Wow – The Angel of the North!

We got back to Whitby at about 17:00 and chilled out for an hour at the Airbnb. The sun was fully out now but it was still a bit cold. As it is our last night here, we wanted to go into the town for a while. We headed back out and went to a dog-friendly beach by Whitby harbour. We figured out how to make Lucy like beaches – show her that you can dig in the sand without consequence. Lucy is a big fan of digging. My dad, however, is not a fan of her digging. He is forever shouting at her for ruining the flower beds and digging up bulbs to chew on. Of course, knowing that she isn’t meant to do it only makes her enjoy it more, comme stealing croissants or trying to eat tampons off the street. Once Anna encouraged Lucy to dig and she realised it wouldn’t get her in trouble, she fell in love with the beach.
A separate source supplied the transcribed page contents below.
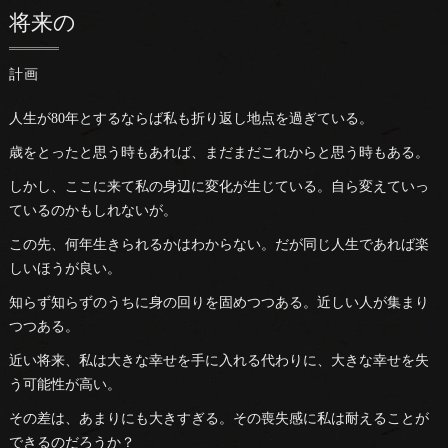
将来の
計画
人生が80年とするならば私も折り返し地点を過ぎている。
歳をとったと思う時もあれば、まだまだこれからと思う時もある。
しかし、ここに来て私の身辺に変化が生じている。自ら変えていっ
ているのかもしれないが。
この先、何年生きられるかはわからない。だが同じ人生であれば楽
しいほうが良い。
知らず知らずのうちに身の回りを固めつつある。近しい人が集まり
つつある。
近い将来、私は大きな幸せを手に入れる代わりに、大きな幸せを失
う可能性が高い。
その差は、あまりにも大きすぎる。その喪失感に私は耐えることが
できるのだろうか？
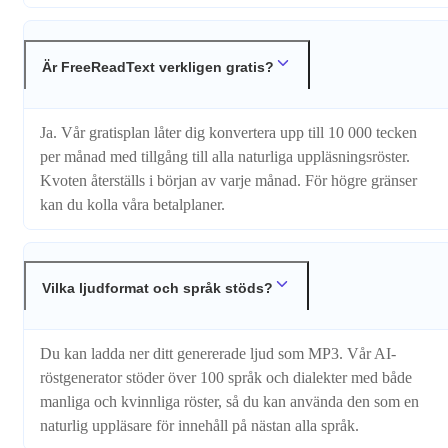
Är FreeReadText verkligen gratis?
Ja. Vår gratisplan låter dig konvertera upp till 10 000 tecken
per månad med tillgång till alla naturliga uppläsningsröster.
Kvoten återställs i början av varje månad. För högre gränser
kan du kolla våra betalplaner.
Vilka ljudformat och språk stöds?
Du kan ladda ner ditt genererade ljud som MP3. Vår AI-
röstgenerator stöder över 100 språk och dialekter med både
manliga och kvinnliga röster, så du kan använda den som en
naturlig uppläsare för innehåll på nästan alla språk.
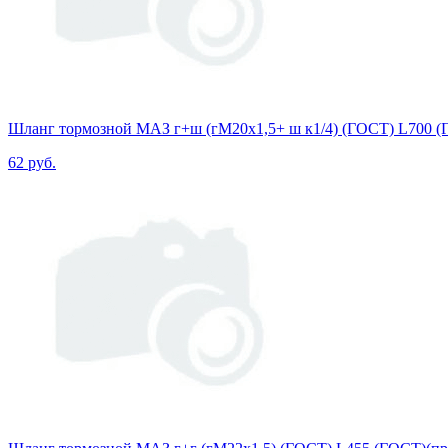
Шланг тормозной МАЗ г+ш (гМ20х1,5+ ш к1/4) (ГОСТ) L700 
62 руб.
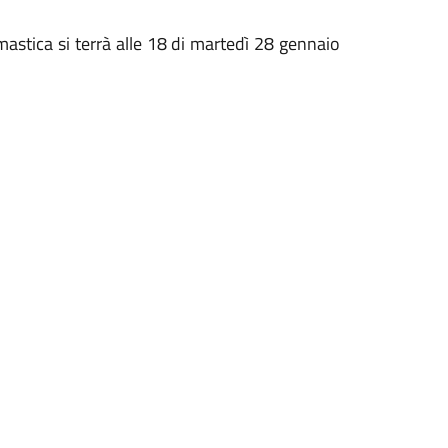
stica si terrà alle 18 di martedì 28 gennaio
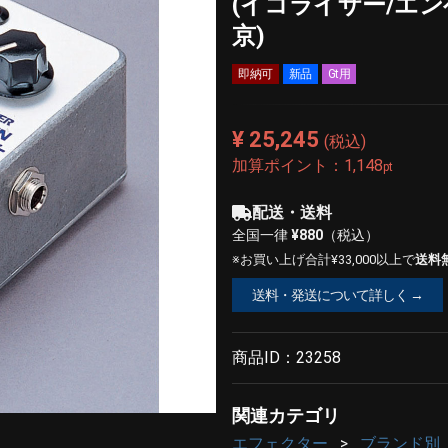
(イコライザー/エン
京)
即納可
新品
Gt用
¥ 25,245
(税込)
加算ポイント：
1,148
pt
配送・送料
全国一律
¥880
（税込）
※お買い上げ合計¥33,000以上で
送料
送料・発送について詳しく →
商品ID：
23258
関連カテゴリ
エフェクター
ブランド別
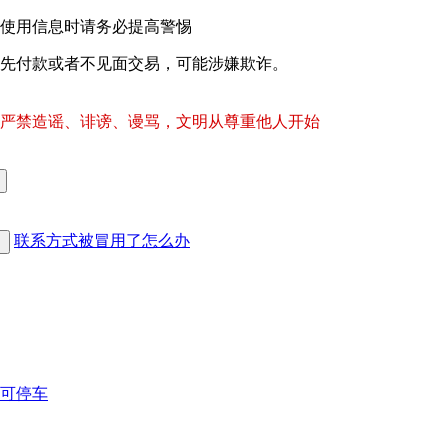
使用信息时请务必提高警惕
先付款或者不见面交易，可能涉嫌欺诈。
严禁造谣、诽谤、谩骂，文明从尊重他人开始
联系方式被冒用了怎么办
可停车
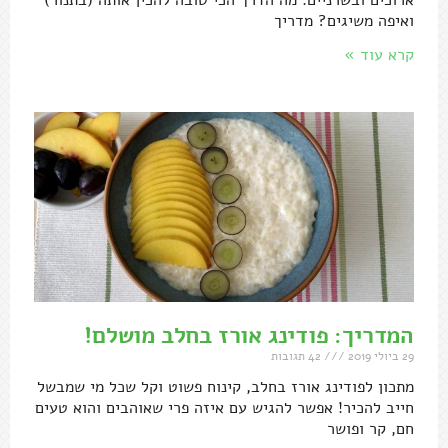
ואיפה משיגים? מדריך
קרא עוד »
המדריך: פודינג אורז בחלב מושלם!
29 ביולי 2019
42 תגובות
מתכון לפודינג אורז בחלב, קינוח פשוט וקל שכל מי שמבשל
חייב להכיר! אפשר להגיש עם איזה פרי שאוהבים והוא טעים
חם, קר ופושר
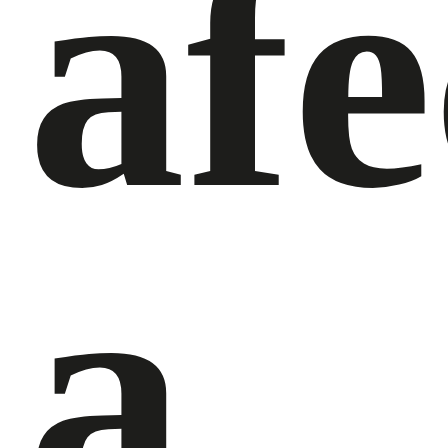
afe
a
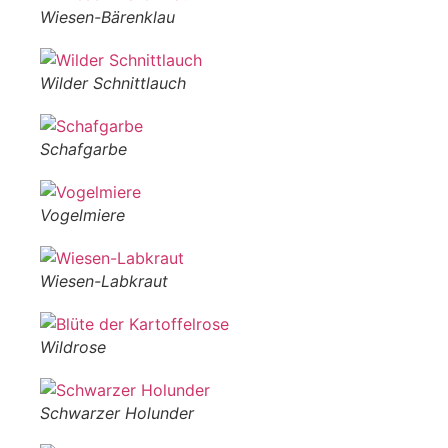
Wiesen-Bärenklau
Wilder Schnittlauch
Schafgarbe
Vogelmiere
Wiesen-Labkraut
Wildrose
Schwarzer Holunder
Lucy Finally Digging the Beach

So, I’m finishing this blog post off whilst sitting in the Airbnb on our final night here. My family got me a voucher for Airbnb my birthday – what a lovely and thoughtful present from them. We tried to book a few different weekends away but had to cancel, either because I felt too ill or because other medical issues got in the way. It is nice to post all of these pictures and videos and reflect on the past few days, knowing that I’ve successfully got out of my bubble. I like my bubble, but it is so beneficial to break out of it occasionally. We’ll spend a bit of time walking around the town tomorrow morning and give Lucy another run around on the beach, then we’ll make the two and a half-hour drive back to Cheshire before the evening rush hour hits. It’s been great, Whitby. I’m sure I’ll be seeing you again in the future.